__The task__:
The records that follow are to be given again exactly, with their pictures omitted.

__Data provided__:
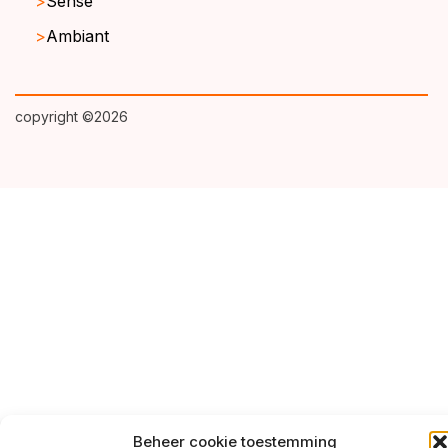
Sense
Ambiant
copyright ©2026
Beheer cookie toestemming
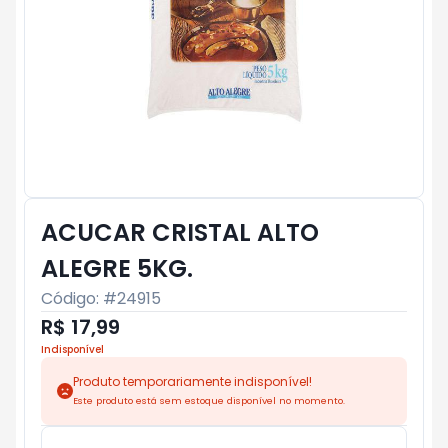
ACUCAR CRISTAL ALTO
ALEGRE 5KG.
Código: #
24915
R$ 17,99
Indisponível
Produto temporariamente indisponível!
Este produto está sem estoque disponível no momento.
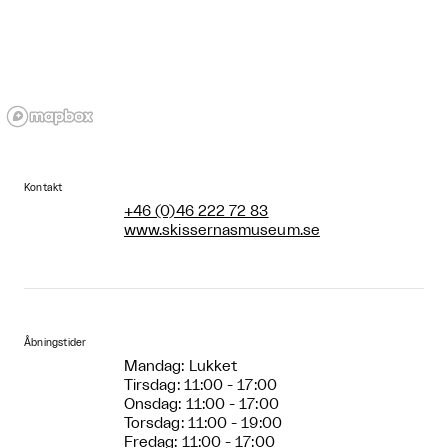
Kontakt
+46 (0)46 222 72 83
www.skissernasmuseum.se
Åbningstider
Mandag: Lukket
Tirsdag: 11:00 - 17:00
Onsdag: 11:00 - 17:00
Torsdag: 11:00 - 19:00
Fredag: 11:00 - 17:00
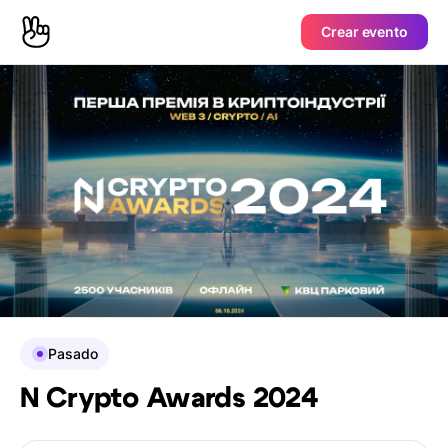
Crear evento
Pasado
N Crypto Awards 2024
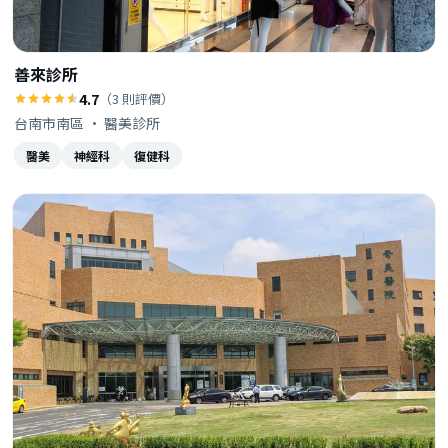
善來診所
4.7
（3 則評價）
台南市南區 · 醫美診所
醫美
神經科
復健科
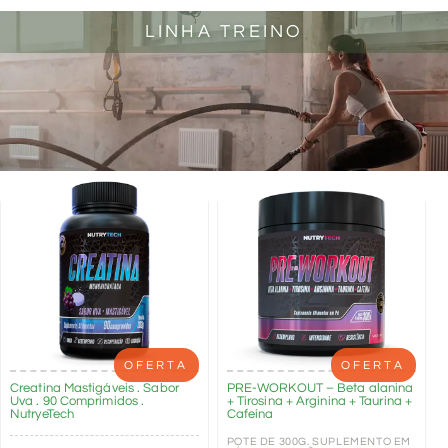
LINHA TREINO
OFERTA
OFERTA
Creatina Mastigáveis . Sabor
PRE-WORKOUT – Beta alanina
Uva . 90 Comprimidos .
+ Tirosina + Arginina + Taurina +
NutryeTech
Cafeína
POTE DE 300G. SUPLEMENTO EM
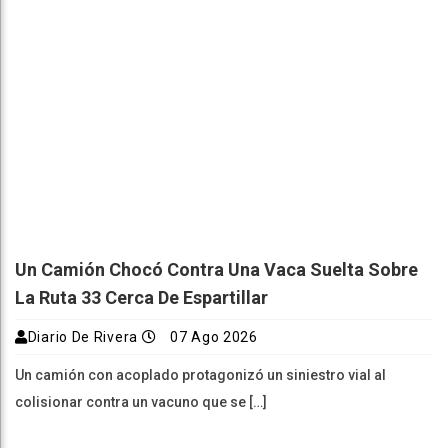
Un Camión Chocó Contra Una Vaca Suelta Sobre
La Ruta 33 Cerca De Espartillar
Diario De Rivera
07 Ago 2026
Un camión con acoplado protagonizó un siniestro vial al
colisionar contra un vacuno que se […]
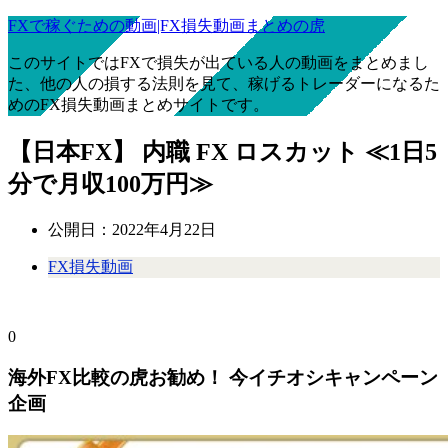
FXで稼ぐための動画|FX損失動画まとめの虎
このサイトではFXで損失が出ている人の動画をまとめまし
た、他の人の損する法則を見て、稼げるトレーダーになるた
めのFX損失動画まとめサイトです。
【日本FX】 内職 FX ロスカット ≪1日5
分で月収100万円≫
公開日：
2022年4月22日
FX損失動画
0
海外FX比較の虎お勧め！ 今イチオシキャンペーン
企画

__Problem solution__:
Sense
Ambiant
copyright ©2026
Beheer cookie toestemming
ACUCAR CRISTAL ALTO
ALEGRE 5KG.
Código: #
24915
R$ 17,99
Indisponível
Produto temporariamente indisponível!
Este produto está sem estoque disponível no momento.
Kontakt
+46 (0)46 222 72 83
www.skissernasmuseum.se
Åbningstider
Mandag: Lukket
Tirsdag: 11:00 - 17:00
Onsdag: 11:00 - 17:00
Torsdag: 11:00 - 19:00
Fredag: 11:00 - 17:00
Crear evento
Pasado
N Crypto Awards 2024
善來診所
4.7
（3 則評價）
台南市南區 · 醫美診所
醫美
神經科
復健科
LINHA TREINO
OFERTA
OFERTA
Creatina Mastigáveis . Sabor
PRE-WORKOUT – Beta alanina
Uva . 90 Comprimidos .
+ Tirosina + Arginina + Taurina +
NutryeTech
Cafeína
POTE DE 300G. SUPLEMENTO EM
Un Camión Chocó Contra Una Vaca Suelta Sobre
La Ruta 33 Cerca De Espartillar
Diario De Rivera
07 Ago 2026
Un camión con acoplado protagonizó un siniestro vial al
colisionar contra un vacuno que se […]
FXで稼ぐための動画|FX損失動画まとめの虎
このサイトではFXで損失が出ている人の動画をまとめまし
た、他の人の損する法則を見て、稼げるトレーダーになるた
めのFX損失動画まとめサイトです。
【日本FX】 内職 FX ロスカット ≪1日5
分で月収100万円≫
公開日：
2022年4月22日
FX損失動画
0
海外FX比較の虎お勧め！ 今イチオシキャンペーン
企画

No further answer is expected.